What you are asked to do: Please return every line of the records below that holds the word "William".
Record excerpts below:
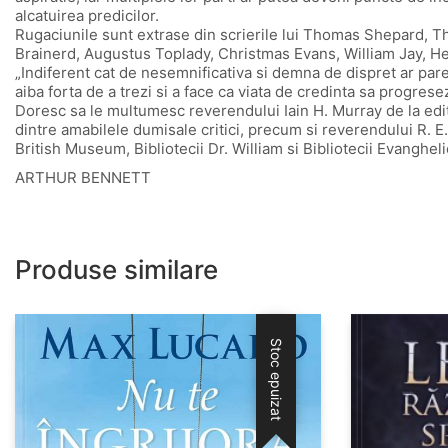
alcatuirea predicilor.
Rugaciunile sunt extrase din scrierile lui Thomas Shepard, T
Brainerd, Augustus Toplady, Christmas Evans, William Jay, He
„Indiferent cat de nesemnificativa si demna de dispret ar parea a
aiba forta de a trezi si a face ca viata de credinta sa progrese
Doresc sa le multumesc reverendului Iain H. Murray de la edi
dintre amabilele dumisale critici, precum si reverendului R. E
British Museum, Bibliotecii Dr. William si Bibliotecii Evangheli
ARTHUR BENNETT
Produse similare
Stoc epuizat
End of Record excerpts.
Result for this task:
Brainerd, Augustus Toplady, Christmas Evans, William Jay, He
British Museum, Bibliotecii Dr. William si Bibliotecii Evangheli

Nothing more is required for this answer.